Cosa sta succedendo all’ex Ilva: “Il piano del governo rischia di causare migliaia di licenziamenti”

La crisi dell’ex Ilva – oggi Acciaierie d'Italia – è entrata in una fase decisiva e rischia di travolgere l’intera industria siderurgica nazionale, con buona pace dei proclami del governo Meloni sul "sovranismo" e il Made in Italy.
A Genova, dove nello stabilimento di Cornigliano lavorano 1.200 persone, i lavoratori sono in mobilitazione da ieri contro il nuovo piano dell'esecutivo, che prevede di fermare l’arrivo dei rotoli d'acciaio prodotti a Taranto e destinati alla trasformazione nel nord. Una scelta che metterebbe in ginocchio non solo il capoluogo ligure, ma anche i siti di Novi Ligure e Racconigi, bloccando di fatto l’unica produzione nazionale di banda stagnata – la latta – materiale strategico per la filiera alimentare e dell’imballaggio. In poche parole: se il piano del governo dovesse vedere la luce, migliaia di lavoratori e lavoratrici verrebbero licenziati in tutti i siti del nord Italia.

Intanto a Taranto si sciopera contro la chiusura delle cocherie, considerata un passo verso la fermata degli altoforni. Sullo sfondo, migliaia di posti di lavoro a rischio e un futuro industriale appeso alle trattative per la cessione del gruppo, tra cui quella con il fondo Bedrock. Ne abbiamo parlato con Stefano Bonazzi, Segretario Generale Fiom Cgil di Genova, per capire che cosa sta davvero accadendo e quali scenari si aprono ora.
Segretario Bonazzi, molte persone associano l’Ilva quasi esclusivamente a Taranto. Partiamo dalle basi: che cos’è l’ex Ilva di Genova e quale ruolo ha nella siderurgia italiana?

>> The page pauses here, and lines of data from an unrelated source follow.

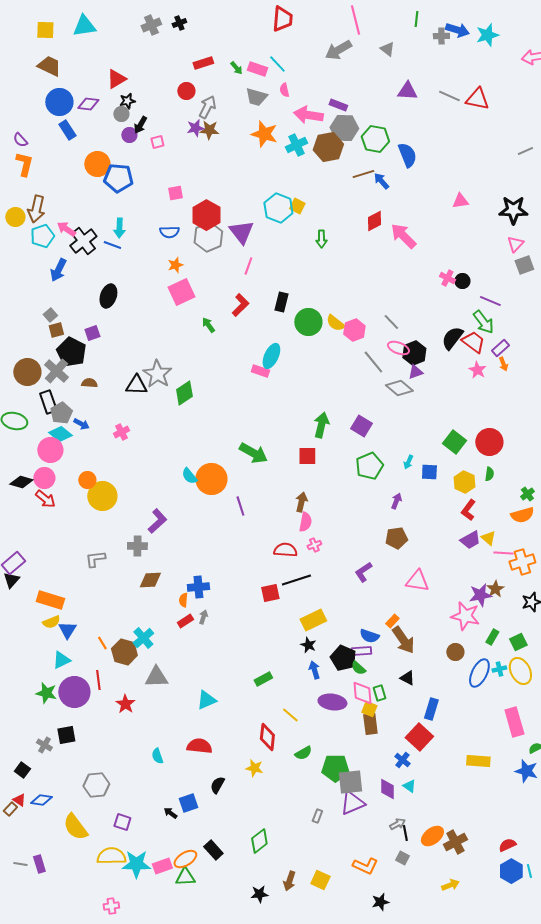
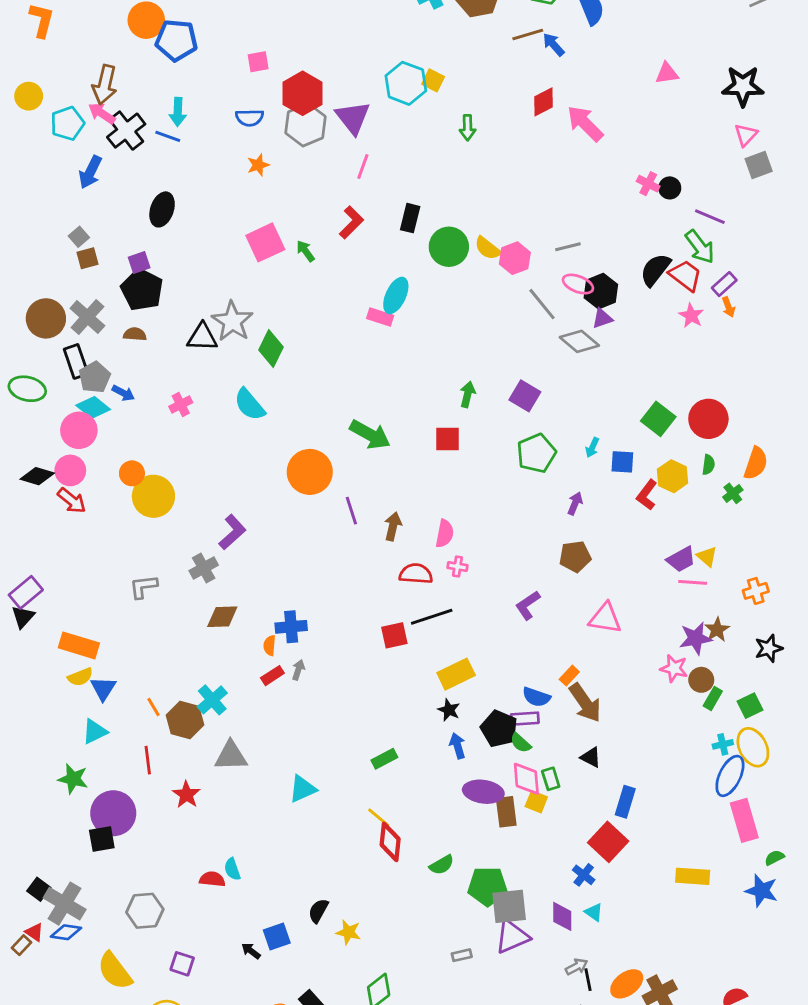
brown arrow: (36, 209) -> (105, 85), moved
pink square: (181, 292) -> (265, 242), moved
gray line: (391, 322) -> (568, 247), turned -60
black pentagon: (71, 352) -> (142, 290), moved
green diamond: (184, 393) -> (271, 349), turned -30
green arrow: (321, 425) -> (468, 394), size x0.7
cyan semicircle: (189, 476) -> (250, 404), moved, size x1.4
green cross: (527, 494) -> (733, 493), moved
brown arrow: (301, 502) -> (393, 526), moved
red L-shape: (468, 510) -> (647, 495), moved
orange semicircle: (522, 515) -> (756, 463), moved, turned -55
pink cross: (314, 545) -> (457, 567), turned 32
gray cross: (137, 546) -> (204, 568), turned -30
pink line: (503, 553) -> (693, 582), moved
orange cross: (522, 562) -> (756, 591), size x0.7
pink star: (465, 616) -> (674, 668), size x0.7
brown circle: (455, 652) -> (701, 680), moved
blue ellipse: (479, 673) -> (730, 776), moved
purple circle: (74, 692) -> (113, 813), moved
yellow line: (290, 715) -> (379, 818), moved
brown rectangle: (370, 724) -> (506, 812), moved
gray cross: (44, 745) -> (65, 904), moved, size x1.8
red semicircle: (199, 746) -> (212, 879), moved, size x0.7
yellow star: (254, 768) -> (348, 932), moved
gray rectangle: (317, 816) -> (462, 955), turned 56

L’ex Ilva di Genova è uno dei grandi impianti siderurgici storici del Paese. In città oggi lavorano circa mille persone, che diventano 1.200 se includiamo anche il personale dell’amministrazione straordinaria. La produzione genovese è completamente a freddo: significa che qui non si fonde il minerale, ma si lavorano i coils, cioè i rotoli di acciaio che arrivano dall’altoforno di Taranto. La filiera del nord comprende Genova, Novi Ligure e Racconigi: tutto l’acciaio prodotto a caldo a Taranto viene trasformato in questi tre siti, e qui viene lavorato.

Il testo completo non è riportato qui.